The event gives women an opportunity to gather openly and voice concerns while standing up for women’s equality and rights.
“This area does tend to lean very far to the right,” said Laura Tenneson, the event coordinator. “People who are on the left side can feel very alone.”
About 20 women, men and children gathered Saturday at The Hive, a female-centric, creative co-working space, to make signs in preparation for the march. Walton will speak about the oppression she experienced living under the John Birch Society and its political influence on policy in Idaho.
Cadwallader, the owner of The Hive, will address women’s responsibility to role model open discussions about women’s rights and issues. Cadwallader said that growing up, she was often discouraged from discussing issues that women face. She wants to set a healthy example for her own children and other women.
“That is leadership,” Cadwallader said. “For our children, our daughters, our sisters — they have to see that you take a stand for the protection of women’s rights. As a woman and mother who loves my children, I also love having rights over my own body.”
Dr. Coralyn Alexander, a child and adolescent psychiatrist and long time activist and advocate, will speak on the importance of abortion rights for sexual assault victims, as well as facts about sexual assault and domestic violence in our community.

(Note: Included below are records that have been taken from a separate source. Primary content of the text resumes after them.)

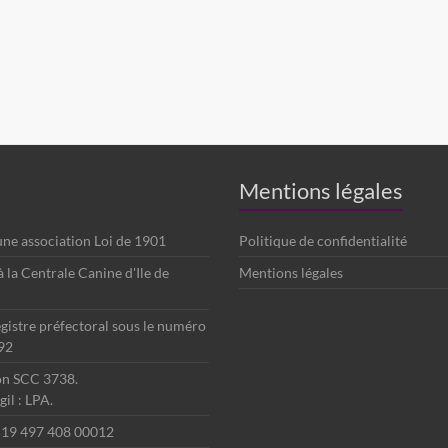
Mentions légales
 une association Loi de 1901
Politique de confidentialité
é à la Centrale Canine d'Ile de
Mentions légales
egistre préfectoral sous le numéro
92
ion SCC 3738.
il : LPA.
 519 497 408 00012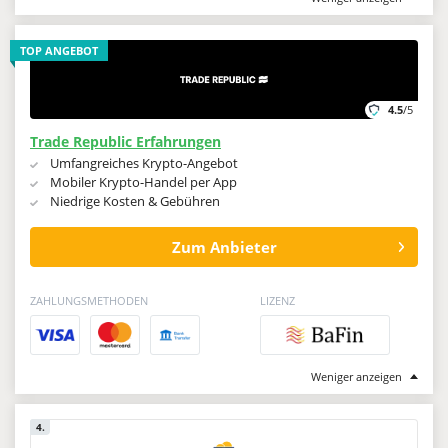
TOP ANGEBOT
4.5
/5
Trade Republic Erfahrungen
Umfangreiches Krypto-Angebot
Mobiler Krypto-Handel per App
Niedrige Kosten & Gebühren
Zum Anbieter
ZAHLUNGSMETHODEN
LIZENZ
Weniger anzeigen
4.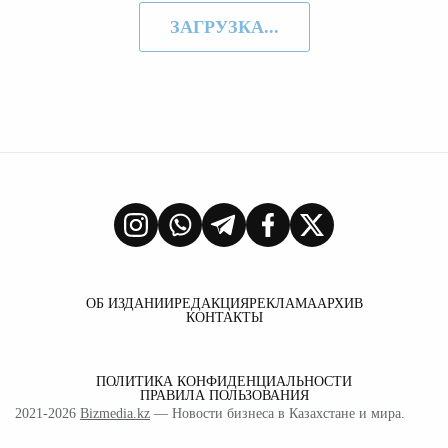
ЗАГРУЗКА...
ОБ ИЗДАНИИ
РЕДАКЦИЯ
РЕКЛАМА
АРХИВ
КОНТАКТЫ
ПОЛИТИКА КОНФИДЕНЦИАЛЬНОСТИ
ПРАВИЛА ПОЛЬЗОВАНИЯ
2021-2026
Bizmedia.kz
— Новости бизнеса в Казахстане и мира.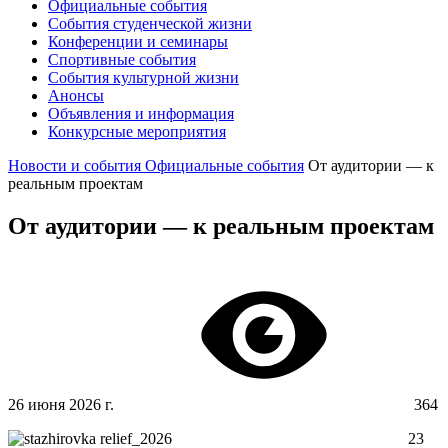
Официальные события
События студенческой жизни
Конференции и семинары
Спортивные события
События культурной жизни
Анонсы
Объявления и информация
Конкурсные мероприятия
Новости и события
Официальные события
От аудитории — к
реальным проектам
От аудитории — к реальным проектам
26 июня 2026 г.
364
23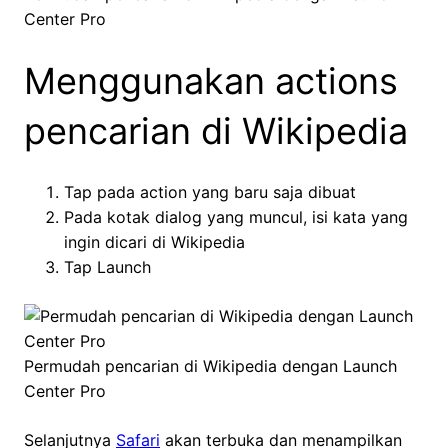
Center Pro
Menggunakan actions
pencarian di Wikipedia
Tap pada action yang baru saja dibuat
Pada kotak dialog yang muncul, isi kata yang
ingin dicari di Wikipedia
Tap Launch
Permudah pencarian di Wikipedia dengan Launch
Center Pro
Selanjutnya
Safari
akan terbuka dan menampilkan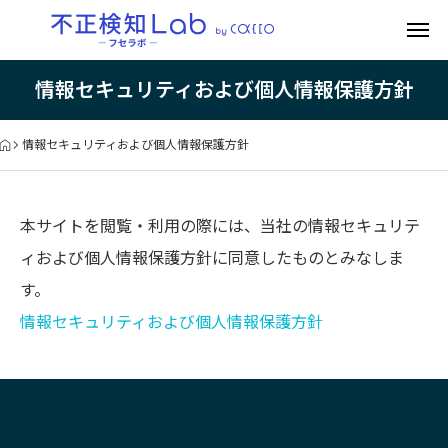
情報セキュリティおよび個人情報保護方針
情報セキュリティおよび個人情報保護方針
本サイトを閲覧・利用の際には、当社の情報セキュリテ
ィおよび個人情報保護方針に同意したものとみなしま
す。
情報セキュリティおよび個人情報保護方針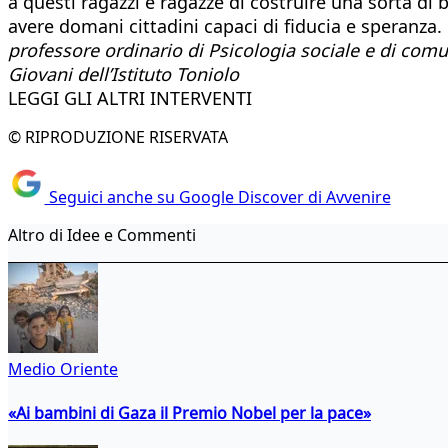
a questi ragazzi e ragazze di costruire una sorta di 
avere domani cittadini capaci di fiducia e speranza.
professore ordinario di Psicologia sociale e di comun
Giovani dell’Istituto Toniolo
LEGGI GLI ALTRI INTERVENTI
© RIPRODUZIONE RISERVATA
Seguici anche su Google Discover di Avvenire
Altro di Idee e Commenti
Medio Oriente
«Ai bambini di Gaza il Premio Nobel per la pace»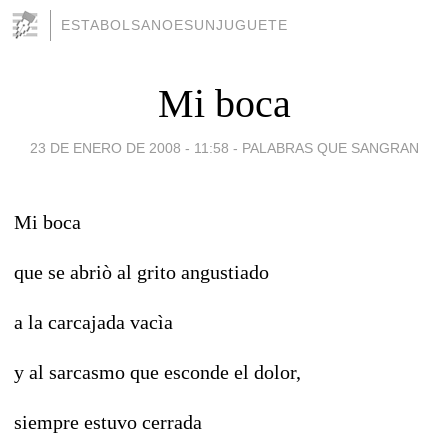
ESTABOLSANOESUNJUGUETE
Mi boca
23 DE ENERO DE 2008 - 11:58
-
PALABRAS QUE SANGRAN
Mi boca
que se abriò al grito angustiado
a la carcajada vacìa
y al sarcasmo que esconde el dolor,
siempre estuvo cerrada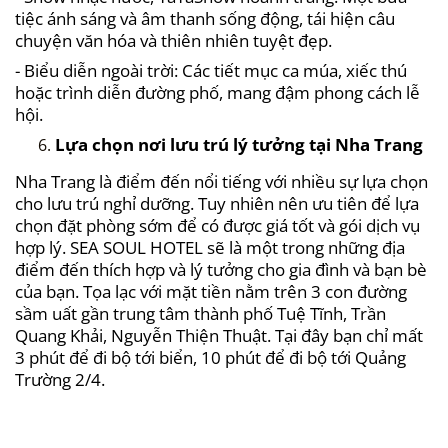
tiệc ánh sáng và âm thanh sống động, tái hiện câu
chuyện văn hóa và thiên nhiên tuyệt đẹp.
- Biểu diễn ngoài trời: Các tiết mục ca múa, xiếc thú
hoặc trình diễn đường phố, mang đậm phong cách lễ
hội.
Lựa chọn nơi lưu trú lý tưởng tại Nha Trang
Nha Trang là điểm đến nổi tiếng với nhiều sự lựa chọn
cho lưu trú nghỉ dưỡng. Tuy nhiên nên ưu tiên để lựa
chọn đặt phòng sớm để có được giá tốt và gói dịch vụ
hợp lý. SEA SOUL HOTEL sẽ là một trong những địa
điểm đến thích hợp và lý tưởng cho gia đình và bạn bè
của bạn. Tọa lạc với mặt tiền nằm trên 3 con đường
sầm uất gần trung tâm thành phố Tuệ Tĩnh, Trần
Quang Khải, Nguyễn Thiện Thuật. Tại đây bạn chỉ mất
3 phút để đi bộ tới biển, 10 phút để đi bộ tới Quảng
Trường 2/4.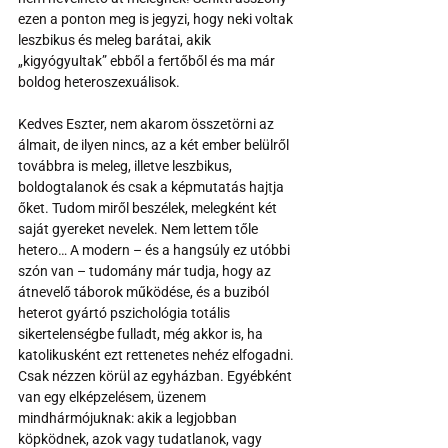
ezen a ponton meg is jegyzi, hogy neki voltak 
leszbikus és meleg barátai, akik 
„kigyógyultak” ebből a fertőből és ma már 
boldog heteroszexuálisok.
Kedves Eszter, nem akarom összetörni az 
álmait, de ilyen nincs, az a két ember belülről 
továbbra is meleg, illetve leszbikus, 
boldogtalanok és csak a képmutatás hajtja 
őket. Tudom miről beszélek, melegként két 
saját gyereket nevelek. Nem lettem tőle 
hetero… A modern – és a hangsúly ez utóbbi 
szón van – tudomány már tudja, hogy az 
átnevelő táborok működése, és a buziból 
heterot gyártó pszichológia totális 
sikertelenségbe fulladt, még akkor is, ha 
katolikusként ezt rettenetes nehéz elfogadni. 
Csak nézzen körül az egyházban. Egyébként 
van egy elképzelésem, üzenem 
mindhármójuknak: akik a legjobban 
köpködnek, azok vagy tudatlanok, vagy 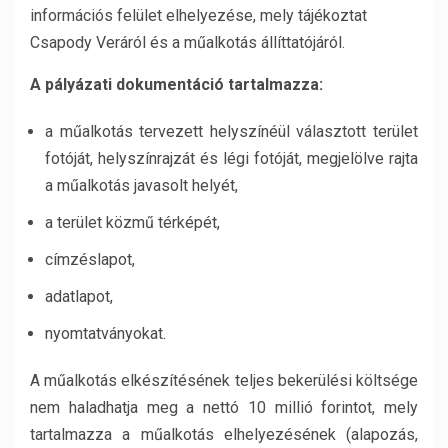
információs felület elhelyezése, mely tájékoztat
Csapody Veráról és a műalkotás állíttatójáról.
A pályázati dokumentáció tartalmazza:
a műalkotás tervezett helyszínéül választott terület
fotóját, helyszínrajzát és légi fotóját, megjelölve rajta
a műalkotás javasolt helyét,
a terület közmű térképét,
címzéslapot,
adatlapot,
nyomtatványokat.
A műalkotás elkészítésének teljes bekerülési költsége
nem haladhatja meg a nettó 10 millió forintot, mely
tartalmazza a műalkotás elhelyezésének (alapozás,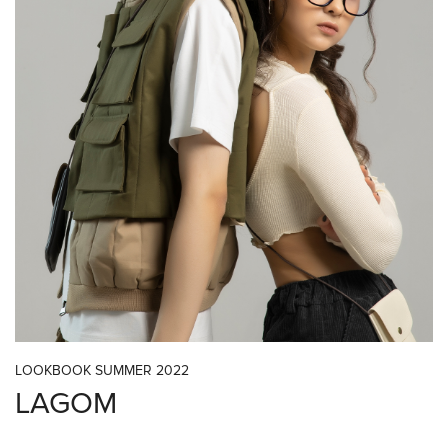
LOOKBOOK SUMMER 2022
LAGOM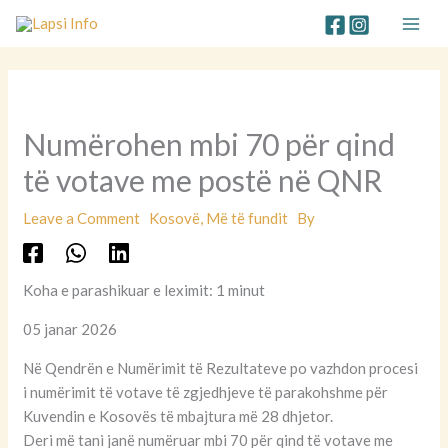
Skip
to
content
Numërohen mbi 70 për qind
të votave me postë në QNR
Leave a Comment
Kosovë
,
Më të fundit
By
Koha e parashikuar e leximit: 1 minut
05 janar 2026
Në Qendrën e Numërimit të Rezultateve po vazhdon procesi
i numërimit të votave të zgjedhjeve të parakohshme për
Kuvendin e Kosovës të mbajtura më 28 dhjetor.
Deri më tani janë numëruar mbi 70 për qind të votave me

“It’s a very common event in our culture, and access to abortion after rape is essential for women’s health,” Alexander said. “We’re finally coming out of the shadows and talking about it.”
Alexander said pregnancy following an assault is far more common than most realize. Alexander works with victims of assault. She said pregnancy is often used by abusers to keep women trapped in the abusive relationship.
“Abortion rights are critical,” she said. “Politics and religion do not matter. I was taught as a physician
that you put your views aside and do what is best for your patients.”
Alexander will also address the mental health consequences of cutting off abortion access to those who need it.
Following Donald Trump’s election to the presidency, the Women’s March began in 2016 in protest to the way Trump spoke about and behaved toward women, Tenneson said.
Last year’s march was the first in Kootenai County. With a zero dollar budget and two weeks of planning, over 400 people showed up.
“It was very inspiring for everyone,” Tenneson said. “It was awesome to be around so many likeminded women in such a red area.”
Idaho native Tamara Sines-Kermelis brought her two young daughters to Saturday’s sign making event. The trio participated in the march last year and said it went really well.
“Living here it feels good to be a part of something that’s not typical,” Sines-Kermelis said. “A lot of local things, it’s really hard to be a part of.”
Vickie Locken, a “peacekeeper” for the march, said that other than a couple of hecklers, last year’s event was peaceful and safe for all involved.
Masks will be required for all participants and anybody wishing to march only needs to show up.